As this respondent mentions, carrying more stock to avoid the negative impacts of price fluctuations also means you have to store it somewhere. If you don’t already have the space, that’s an additional expense.
“I don’t quote cable anymore due to pricing only being held for 5 days,” said a small Alberta contractor.
“I have had to absorb material price increases for 2021-2022. The products rise in price faster than we can get price increases from the builders,” commented a contractor from Manitoba, who operates in the residential sector.
Contractors are cutting it close to losing money on projects, and as a result some contractors we heard from have stopped quoting longer term projects.
“It comes down to availability as opposed to price of goods, so quoting is still the same just different costs,” said one contractor out of Manitoba.
“People don’t want to pay these prices. Materials alone are up 20-30%,” said another respondent out of Manitoba.
“You can quote a job, but delivery, especially on specific things, is a nightmare,” commented another respondent.

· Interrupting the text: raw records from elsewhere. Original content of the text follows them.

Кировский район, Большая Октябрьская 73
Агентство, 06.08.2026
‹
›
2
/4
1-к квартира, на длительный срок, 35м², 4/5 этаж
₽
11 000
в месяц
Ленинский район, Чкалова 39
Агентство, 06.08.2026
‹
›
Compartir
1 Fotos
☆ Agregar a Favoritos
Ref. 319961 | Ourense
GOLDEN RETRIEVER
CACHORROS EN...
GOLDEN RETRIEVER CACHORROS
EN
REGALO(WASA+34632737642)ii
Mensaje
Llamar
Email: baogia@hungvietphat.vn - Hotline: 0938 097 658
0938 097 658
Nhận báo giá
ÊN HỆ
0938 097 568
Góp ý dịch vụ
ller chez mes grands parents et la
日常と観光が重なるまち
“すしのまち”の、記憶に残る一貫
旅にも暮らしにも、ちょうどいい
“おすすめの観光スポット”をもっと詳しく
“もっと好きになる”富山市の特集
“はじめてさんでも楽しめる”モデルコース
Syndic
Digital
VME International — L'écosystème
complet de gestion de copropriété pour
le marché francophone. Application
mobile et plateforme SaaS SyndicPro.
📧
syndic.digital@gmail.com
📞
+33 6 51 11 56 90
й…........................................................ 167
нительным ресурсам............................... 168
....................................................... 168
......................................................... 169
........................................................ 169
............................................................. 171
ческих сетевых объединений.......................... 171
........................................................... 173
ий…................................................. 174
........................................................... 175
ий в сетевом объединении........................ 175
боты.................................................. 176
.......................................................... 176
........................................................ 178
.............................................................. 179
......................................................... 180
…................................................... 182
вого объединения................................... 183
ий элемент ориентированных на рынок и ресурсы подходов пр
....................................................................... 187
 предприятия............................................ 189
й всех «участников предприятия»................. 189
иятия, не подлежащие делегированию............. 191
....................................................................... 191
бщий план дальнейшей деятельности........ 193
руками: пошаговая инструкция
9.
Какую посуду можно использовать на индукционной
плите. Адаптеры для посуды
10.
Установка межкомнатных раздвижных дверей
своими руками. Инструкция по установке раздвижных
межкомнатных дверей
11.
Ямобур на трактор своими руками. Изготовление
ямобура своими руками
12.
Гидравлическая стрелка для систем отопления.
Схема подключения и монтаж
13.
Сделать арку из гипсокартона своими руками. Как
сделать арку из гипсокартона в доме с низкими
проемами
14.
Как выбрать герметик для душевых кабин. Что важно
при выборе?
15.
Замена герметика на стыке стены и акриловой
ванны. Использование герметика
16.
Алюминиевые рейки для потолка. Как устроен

A contractor out of Saskatchewan is only holding quotes for two days. The volatility has also increased the time it takes to quote a project because you need to continually check prices to give accurate estimates. However, time is ultimately labour and that can be built into the quoting process. As one contractor noted, they are adding incremental increases to their quote to account for the additional time and risk involved with the fluctuating prices.
Several respondents said they are quoting projects multiple times.
“We are having to quote work and then re quote it prior to starting construction to ensure the project is still profitable,” commented a small B.C. contractor.
“We cannot guarantee brand names on products because availability is volatile. When quoting, we quote the most expensive brand of product because there is no guarantee we can get the lower end models,” said an Ontario contractor that operates in the residential sector.
Digitizing the quoting process with software that can also track your budget and cash flow is another option to streamline your process and save time and money in the long term, although it does require the additional cost of purchasing or subscribing to the software service.
One of the more surprising takeaways from this aspect of our survey was general contractors doing their own electrical work to avoid the additional expense. As electrical contractors are having to quote jobs higher and higher due to price increases, a contractor out of Manitoba commented that, in the residential sector, general contractors are doing their own work without permits. Which. Obviously, is a concerning development for safety as well as opportunity for electrical contractors.
64% of the electricians we surveyed said there was no change in their product sourcing habits in relation to pre-pandemic work. Although, 20% are sourcing more from big box stores and online. While others noted they source from multiple distributors. Overall, 96% of respondents are still sourcing the majority of their material from electrical distributors.
Based on our survey, the products most impacted by supply chain disruptions are wire and cable, PVC conduit, and distribution equipment like panels and breakers.
Thanks to everyone who participated in the survey! We’ll have more content unpacking the responses over the next couple months. Towards the end of the year, we’ll follow up with another survey to gauge how electrical contractors faired in 2023.